Cette technique espère ainsi prévenir l’apparition de troubles post-traumatiques. Ce que l’on sait moins, et que la psychologue Sandrine Behaghel explore dans cet ouvrage après avoir elle-même participé à ce genre d’expériences, c’est que l’origine de cette pratique est lourdement marquée par le terreau au sein duquel elle a éclos : celui de l’armée.

Jusque dans les années 1970 en effet, ce qu’on désigne par la "psychiatrie de l’avant" avait un objectif explicite, celui d’éviter d’avoir à prélever du service actif des combattants en état de souffrance morale et psychologique pour les soigner à l’arrière.

Il fallait pouvoir les réexpédier au plus vite au front, ce qui n’était pas sans conséquence sur les méthodes thérapeutiques parfois musclées qu’on y appliquait. Dans la première partie du livre, l’auteure retrace le processus qui a conduit, au cours des années 1970 dans le monde anglo-saxon et dans les années 1980-1990 en France, à introduire dans le domaine civil le "débriefing" des victimes et le "defusing" (désamorçage) de leurs blessures psychiques, après des décennies d’usage dans les conflits du XXe siècle : depuis le deuxième conflit mondial jusqu’aux diverses guerres du Golfe en passant par l’Algérie et le Vietnam.

La pensée magique

Elle montre les contraintes qui accompagnent cette pratique en milieu guerrier, où l’on n’a pas hésité à recourir à l’hypnose ou pis à la "faradisation" (les électrochocs).

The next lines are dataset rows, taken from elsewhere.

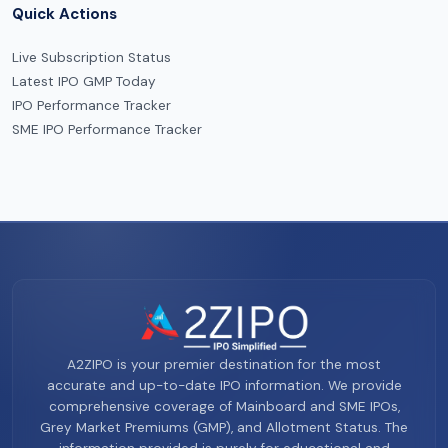
Quick Actions
Live Subscription Status
Latest IPO GMP Today
IPO Performance Tracker
SME IPO Performance Tracker
A2ZIPO is your premier destination for the most
accurate and up-to-date IPO information. We provide
comprehensive coverage of Mainboard and SME IPOs,
Grey Market Premiums (GMP), and Allotment Status. The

Or, que ce soit à proximité des champs de bataille ou au bord de zones sinistrées, le remède peut s’avérer pire que le mal. Certaines études montrent que les pourcentages de survivants présentant un état de stress post-traumatique (ESPT) après un débriefing sont supérieurs à ceux qui n’y ont pas été exposés. Même si d’autres enquêtes vont dans un sens différent, la confiance dans le pouvoir thérapeutique tout puissant de l’élaboration par le "dire", se révèle dans ces circonstances plutôt de l’ordre de la pensée magique.

On aurait pu s’attendre à ce que cette réflexion débouche sur une mise en cause des talking cures (la thérapie par la parole) pilier de la théorie freudienne. Mais fidèle au modèle psychanalytique, Sandrine Behaglel se contente de mettre en question l’usage du débriefing précoce et de dénoncer l’illusion de la guérison par l’"abréaction" à laquelle Freud lui-même a rapidement renoncé (non sans volte-face) pour privilégier la lente exploration de l’inconscient par l’analyse.

Pour cette habituée des unités de soins palliatifs, la gestion du traumatisme passe par le dynamisme du narcissisme et une concentration sur les réactions du "je" confronté à la peur et à la possibilité de la mort. Il s’agit de procéder à une entreprise de désillusion, impossible à réaliser dans le contexte de l’urgence et de la proximité du drame. En attendant l’hypothétique succès d’une "pilule antitrauma" (du propanolol, un bêtabloquant qui enraye les réactions de peur), la patience et l’écoute demeurent en somme le bon moyen pour éviter le dévoiement des soins.